The Herzon Synthesis of (−)-Acutumine

Abstract

The alkaloid (−)-acutumine 3, isolated from the roots of the Chinese moonseed Sinomenium acutum, improves object and social recognition in the Wistar rat model. With four rings and three adjacent, fully-substituted stereogenic centers, 3 presents a significant synthetic challenge. Seth B. Herzon of Yale University assembled (Angew. Chem. Int. Ed. 2013, 52, 3642) 3 by the intramolecular Sakurai cyclization of 1 to 2. The convergent preparation of 1 required the alkyne 10. The literature construc­tion (Org. Lett. 2005, 7, 5075) by A. B. Smith III of the enone 7 from ribose 4 began with protection to 5. Conversion of the primary alcohol to the iodide followed by reduction delivered the aldehyde 6. Addition of vinyl magnesium bromide followed by exposure to the first- generation Grubbs catalyst gave the cyclopentenol, that was oxidized to 7. Conjugate silylation led to the triflate 8, that was carried via coupling with 9 to 10. In earlier work, Professor Herzon had shown (Angew. Chem. Int. Ed. 2011, 50, 8863) that the prochiral quinone from oxidation of 11 could be added to the diene 12 under enantioselective catalysis, to give 13 in high ee. Reduction of the azide gave the imine, that was quaternized with methyl triflate. Addition of the Li salt of 10 to that sensitive intermediate proceeded with high facial selectivity.

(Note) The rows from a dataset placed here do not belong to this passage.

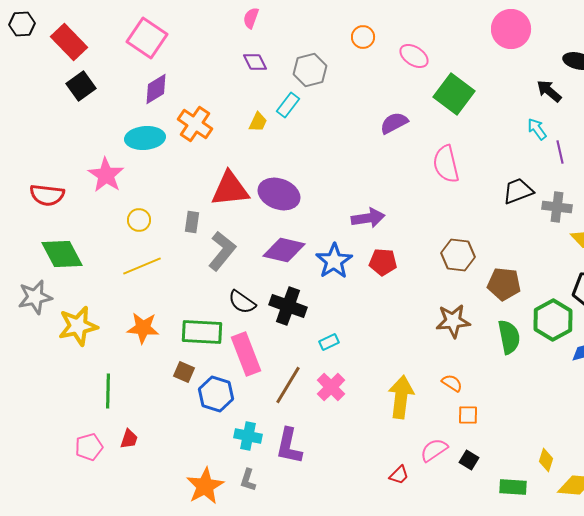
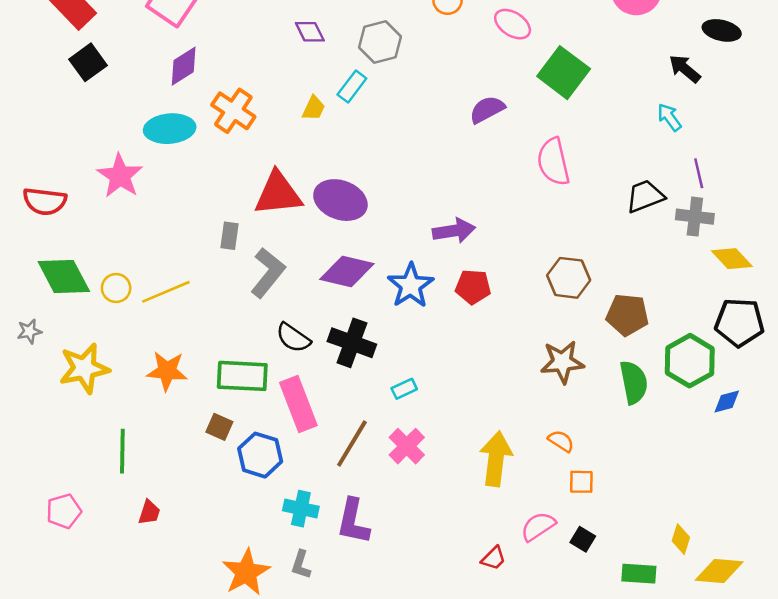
purple line: (560, 152) -> (699, 173), moved
yellow circle: (139, 220) -> (116, 288), moved
gray star: (35, 297) -> (29, 331), size x0.6
pink pentagon: (89, 447) -> (64, 511), moved

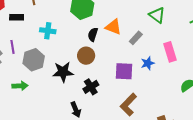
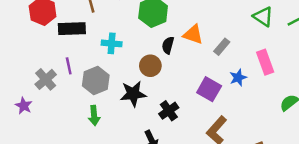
green triangle: (157, 15) -> (263, 17), moved
black rectangle: (17, 17) -> (72, 29), size x1.5
brown circle: (86, 56) -> (150, 66), moved
purple square: (124, 71) -> (209, 89), turned 30
green arrow: (20, 86) -> (94, 115), moved, turned 91

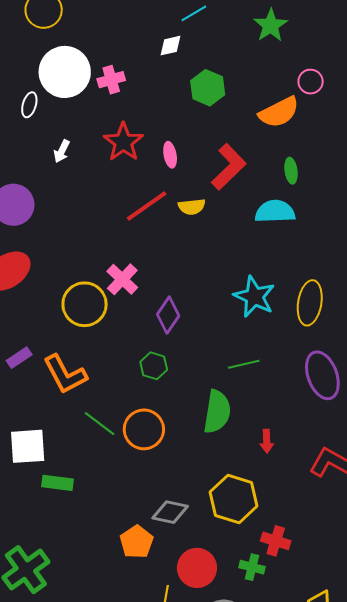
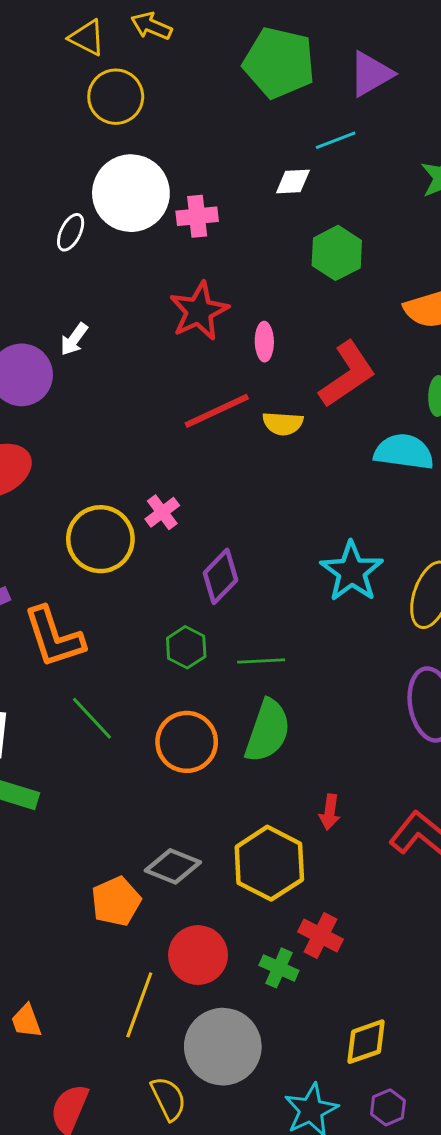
white arrow: (62, 151) -> (74, 339), moved
pink cross: (122, 279) -> (162, 512), size x0.7
green line: (244, 364) -> (261, 661), moved
orange circle: (144, 429) -> (187, 742), moved
red arrow: (267, 441) -> (330, 812), moved

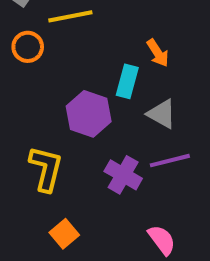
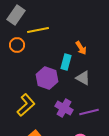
purple line: (170, 161) -> (89, 112), moved
yellow L-shape: (46, 169) -> (26, 105), turned 35

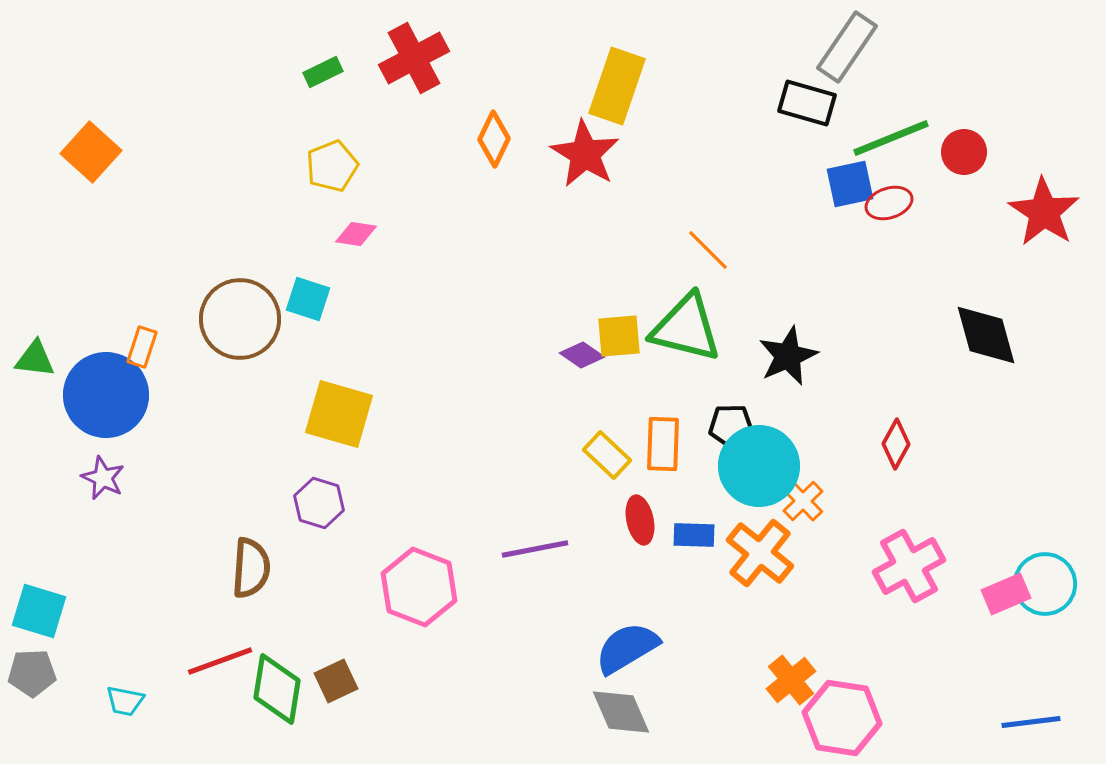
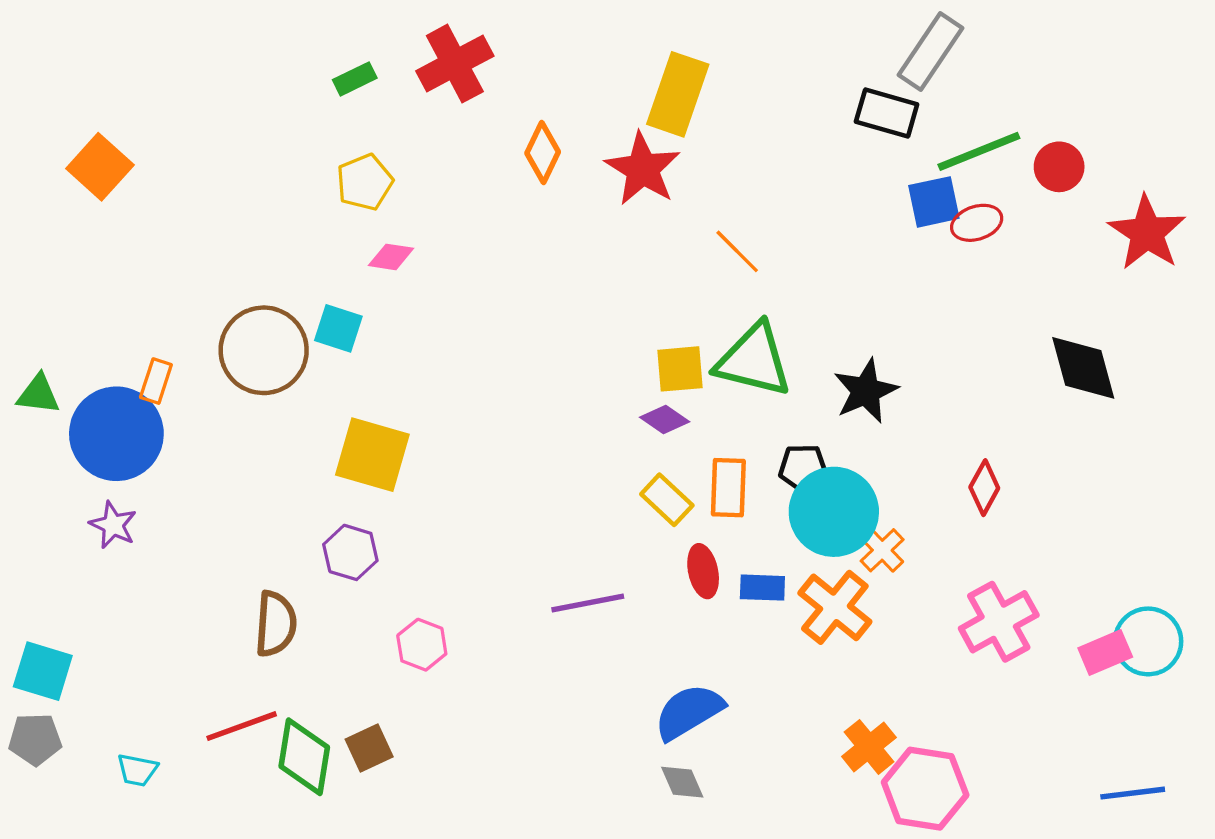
orange line: (708, 250) -> (737, 251), moved
purple diamond: (582, 355) -> (665, 420), moved
pink hexagon: (419, 587) -> (422, 645), moved, size x0.6
gray diamond: (621, 712) -> (682, 782), size x0.7

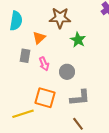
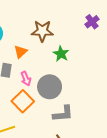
gray circle: (67, 72) -> (50, 87), size x1.5
orange square: (45, 98) -> (23, 101), moved, turned 30

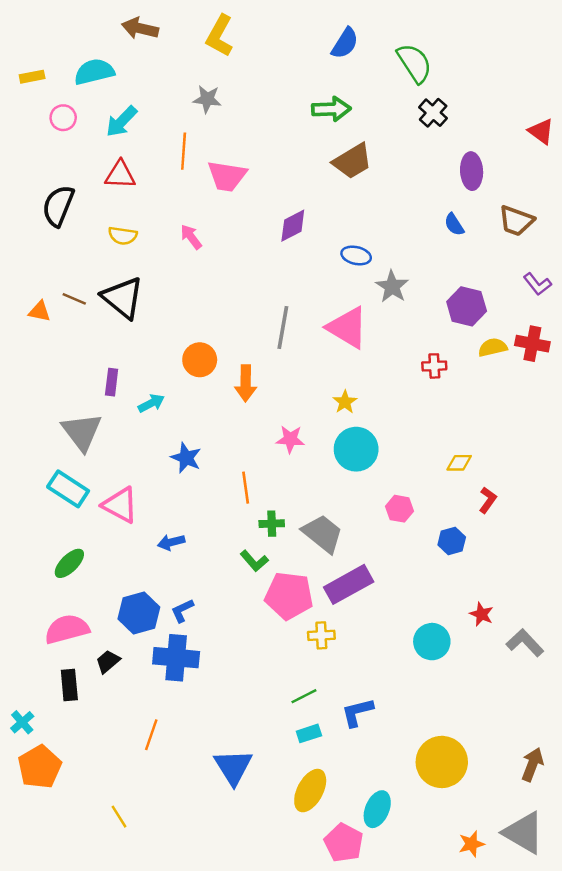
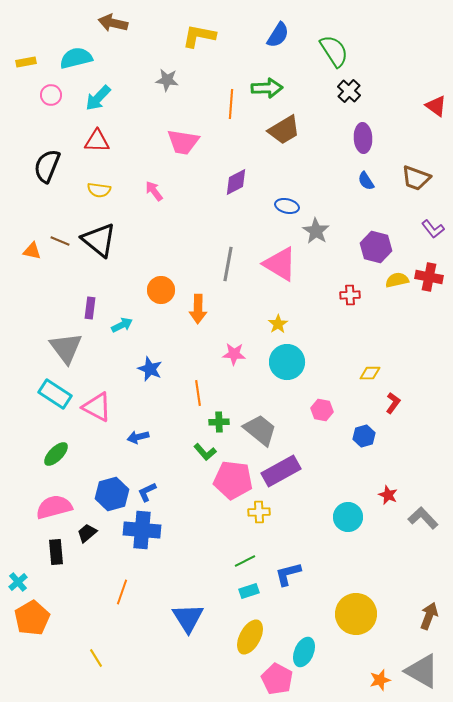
yellow L-shape: (220, 36) -> (199, 36), moved, turned 72
orange line: (184, 151) -> (231, 104), moved
purple ellipse: (472, 171) -> (363, 138), moved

With aromatiza­tion blocked, the product from the addition of 10 could be thermolyzed to yield 14. The stannylation of the alkyne proceeded with high regio- and stereoselectivity, to give the alkene 1. Exposure of the allylic silane to tetrabutylammonium fluoride drove the desired cyclization to give 2. Chlorination followed by acetonide removal then completed the preparation of the diol 15. The completion of the synthesis required extensive experimentation. Eventually, a protocol was established to oxidize 15 over several steps to the dienone 16. Selective reduction of the ketone (the other carbonyls are vinylogous esters) proceeded with the desired facial selectivity, to give 17. Selective hydrogenation using a Rh catalyst then delivered (−)-acutumine 3. This is the second total synthesis of (−)-acutumine 3. The first, by Steven L. Castle of Brigham Young University (OHL October 5, 2009), is quite different. It is instruc­tive to compare the two side by side.